__Requirement__
The response has to reproduce all entries exactly while excluding their pictures.

[[ Dataset excerpts, beginning ]]

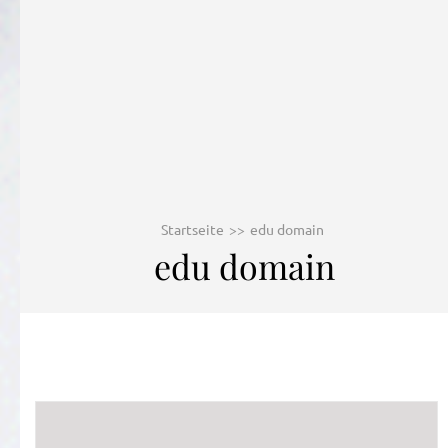
Startseite
>>
edu domain
edu domain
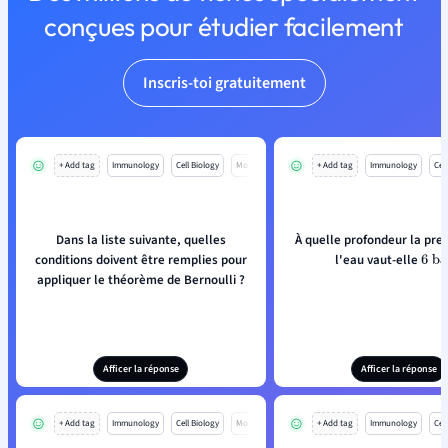
conçues pour étudier facilement
Inscris-toi gratuitement
+ Add tag
Immunology
Cell Biology
Mo
+ Add tag
Immunology
Cell
Dans la liste suivante, quelles
À quelle profondeur la pre
conditions doivent être remplies pour
l'eau vaut-elle
6
ba
appliquer le théorème de Bernoulli ?
Afficer la réponse
Afficer la réponse
+ Add tag
Immunology
Cell Biology
Mo
+ Add tag
Immunology
Cell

[[ Dataset excerpts, end ]]

__Finished task__
Startseite
>>
edu domain
edu domain
conçues pour étudier facilement
Inscris-toi gratuitement
+ Add tag
Immunology
Cell Biology
Mo
+ Add tag
Immunology
Cell
Dans la liste suivante, quelles
À quelle profondeur la pre
conditions doivent être remplies pour
l'eau vaut-elle
6
ba
appliquer le théorème de Bernoulli ?
Afficer la réponse
Afficer la réponse
+ Add tag
Immunology
Cell Biology
Mo
+ Add tag
Immunology
Cell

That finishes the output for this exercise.